Die darin enthaltenen Worte Ehre und Sold sind hinsichtlich der Person Wulff dermaßen unpassend, dass eigentlich das Wort Korruptionsprämie hätte gewählt werden müssen. Dies hätte jedoch im Hinblick auf zukünftige Amtsträger die falschen Signale gesetzt. Daher entschloss sich der Koalitionsausschuss nunmehr, den Vorschlag der Uncyclopedia-Sprachwissenschaftler aufzugreifen und die Leistungen als Bundespräsent auszuweisen.
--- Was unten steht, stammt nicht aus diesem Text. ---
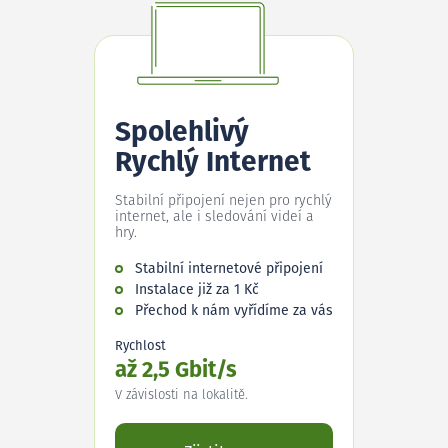
Spolehlivý
Rychlý Internet
Stabilní připojení nejen pro rychlý
internet, ale i sledování videí a
hry.
Stabilní internetové připojení
Instalace již za 1 Kč
Přechod k nám vyřídíme za vás
Rychlost
až 2,5 Gbit/s
V závislosti na lokalitě.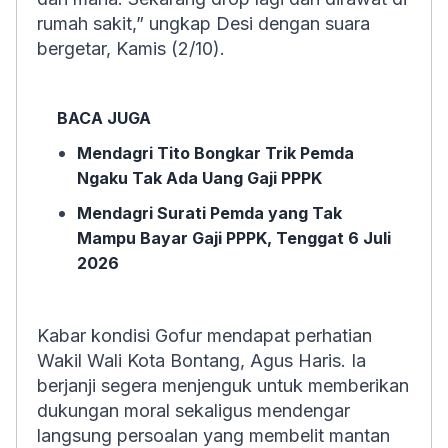
rumah sakit,” ungkap Desi dengan suara
bergetar, Kamis (2/10).
BACA JUGA
Mendagri Tito Bongkar Trik Pemda
Ngaku Tak Ada Uang Gaji PPPK
Mendagri Surati Pemda yang Tak
Mampu Bayar Gaji PPPK, Tenggat 6 Juli
2026
Kabar kondisi Gofur mendapat perhatian
Wakil Wali Kota Bontang, Agus Haris. Ia
berjanji segera menjenguk untuk memberikan
dukungan moral sekaligus mendengar
langsung persoalan yang membelit mantan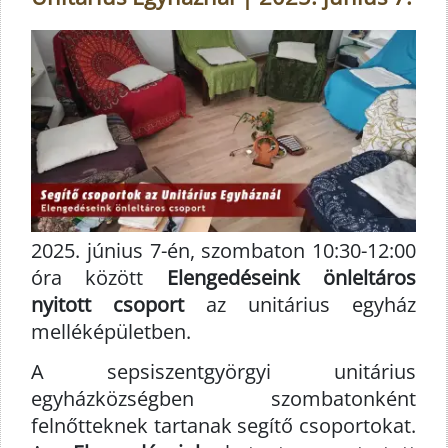
2025. június 7-én, szombaton 10:30-12:00
óra között
Elengedéseink önleltáros
nyitott csoport
az unitárius egyház
melléképületben.
A sepsiszentgyörgyi unitárius
egyházközségben szombatonként
felnőtteknek tartanak segítő csoportokat.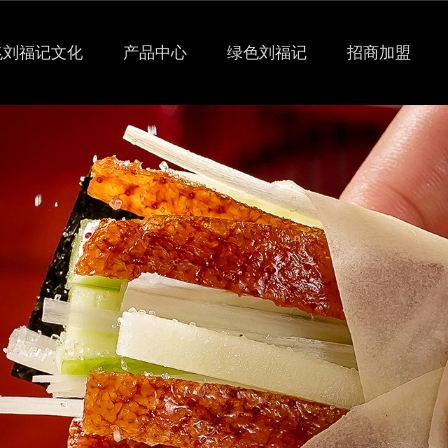
兆刘福记文化
产品中心
绿色刘福记
招商加盟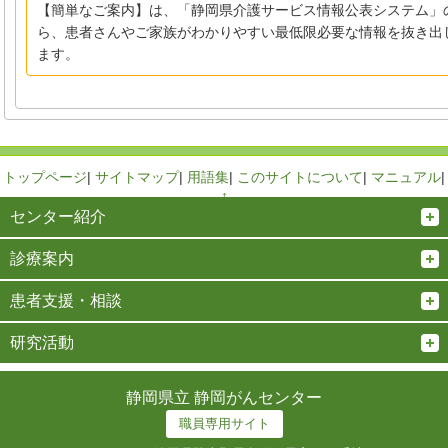
【簡単なご案内】は、「静岡県介護サービス情報公表システム」
ら、患者さんやご家族がわかりやすい最低限必要な情報を抜き出
ます。
トップページ
|
サイトマップ
|
用語集
|
このサイトについて
|
マニュアル
|
↑
センター紹介
診療案内
患者支援・相談
研究活動
静岡県立 静岡がんセンター
職員専用サイト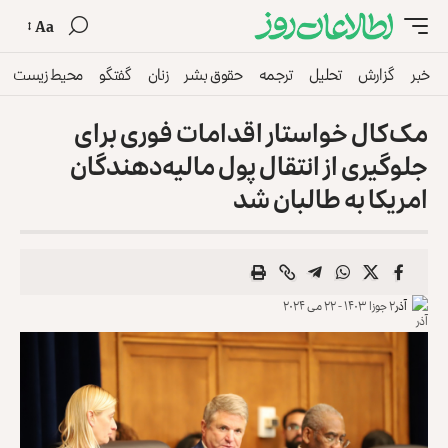
Aa
خبر
گزارش
تحلیل
ترجمه
حقوق بشر
زنان
گفتگو
محیط زیست
مک‌کال خواستار اقدامات فوری برای
جلوگیری از انتقال پول مالیه‌دهندگان
امریکا به طالبان شد
آذر
۲ جوزا ۱۴۰۳ - ۲۲ می ۲۰۲۴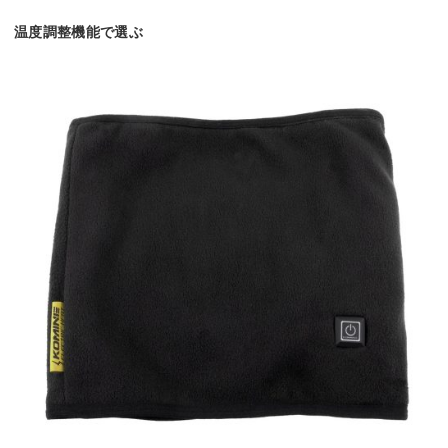
温度調整機能で選ぶ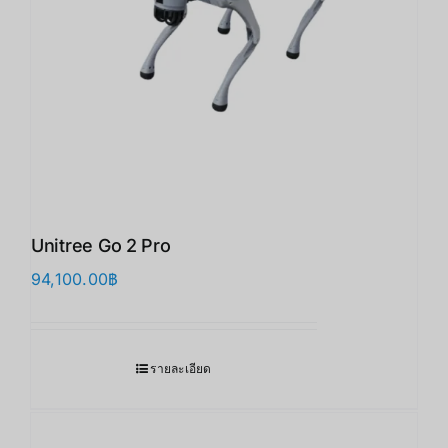
Unitree Go 2 Pro
94,100.00
฿
รายละเอียด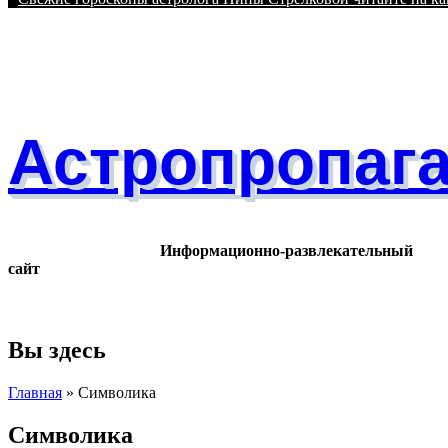
Астропропаг
Информационно-развлекательный
сайт
Вы здесь
Главная
» Символика
Символика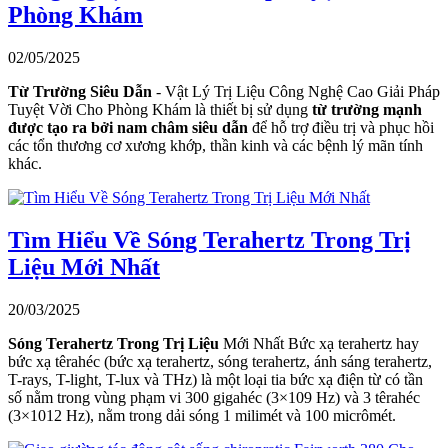
Phòng Khám
02/05/2025
Từ Trường Siêu Dẫn
- Vật Lý Trị Liệu Công Nghệ Cao Giải Pháp
Tuyệt Vời Cho Phòng Khám là thiết bị sử dụng
từ trường mạnh
được tạo ra bởi nam châm siêu dẫn
để hỗ trợ điều trị và phục hồi
các tổn thương cơ xương khớp, thần kinh và các bệnh lý mãn tính
khác.
Tìm Hiểu Về Sóng Terahertz Trong Trị
Liệu Mới Nhất
20/03/2025
Sóng Terahertz Trong Trị Liệu
Mới Nhất Bức xạ terahertz hay
bức xạ têrahéc (bức xạ terahertz, sóng terahertz, ánh sáng terahertz,
T-rays, T-light, T-lux và THz) là một loại tia bức xạ điện từ có tần
số nằm trong vùng phạm vi 300 gigahéc (3×109 Hz) và 3 têrahéc
(3×1012 Hz), nằm trong dải sóng 1 milimét và 100 micrômét.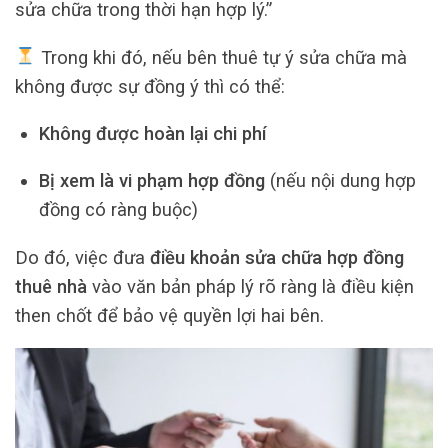
sửa chữa trong thời hạn hợp lý.”
Trong khi đó, nếu bên thuê tự ý sửa chữa mà
không được sự đồng ý thì có thể:
Không được hoàn lại chi phí
Bị xem là vi phạm hợp đồng
(nếu nội dung hợp
đồng có ràng buộc)
Do đó, việc đưa
điều khoản sửa chữa hợp đồng
thuê nhà
vào văn bản pháp lý rõ ràng là điều kiện
then chốt để bảo vệ quyền lợi hai bên.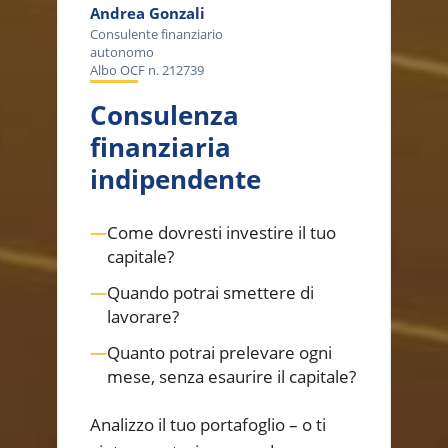
Andrea Gonzali
Consulente finanziario
autonomo
Albo OCF n. 212739
Consulenza
finanziaria
indipendente
—
Come dovresti investire il tuo
capitale?
—
Quando potrai smettere di
lavorare?
—
Quanto potrai prelevare ogni
mese, senza esaurire il capitale?
Analizzo il tuo portafoglio – o ti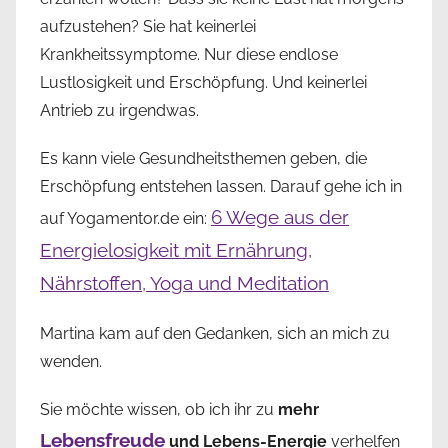
aufzustehen? Sie hat keinerlei
Krankheitssymptome. Nur diese endlose
Lustlosigkeit und Erschöpfung. Und keinerlei
Antrieb zu irgendwas.
Es kann viele Gesundheitsthemen geben, die
Erschöpfung entstehen lassen. Darauf gehe ich in
6 Wege aus der
auf Yogamentor.de ein:
Energielosigkeit mit Ernährung,
Nährstoffen, Yoga und Meditation
Martina kam auf den Gedanken, sich an mich zu
wenden.
Sie möchte wissen, ob ich ihr zu
mehr
Lebensfreude
und Lebens-Energie
verhelfen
Damit wird zum Ausdruck gebracht, dass es sich um ein Geschenk handelt, für das keine Gegenleistung erbracht wurde und das nur deshalb gegeben wird, weil die Merkelsche Mischpoke ihren alten Kumpel vor der Verelendung bewahren möchte oder zumindest davor, aus Geldnot irgendwelche peinlichen alten Geschichten an die Presse verkaufen zu müssen.

Der genaue Ablauf des Großen Zapfenstreichs zur Verabschiedung Wulffs steht dagegen noch nicht fest. Das Musikprogramm wird wohl weitgehend nach seinen Wünschen gestaltet, aber ob sich der Vorschlag aus dem Finanzministerium durchsetzen wird, auch noch ein Requiem dranzuhängen und anschließend die Anwesenheit der Soldaten gleich für die Zusammenstellung eines einstweiligen Erschießungskommandos zu nutzen, ist noch fraglich. Wolfgang Schäuble begründete diesen Vorschlag mit den dadurch erzielbaren Haushaltseinsparungen in den nächsten Jahrzehnten. Sein Kollege aus dem Verteidigungsministerium erklärte dagegen, die Bleikugeln seien ihm für Wulff zu schade. Vielleicht lässt sich diese Frage noch rechtzeitig im Haushaltsausschuss ausschießen.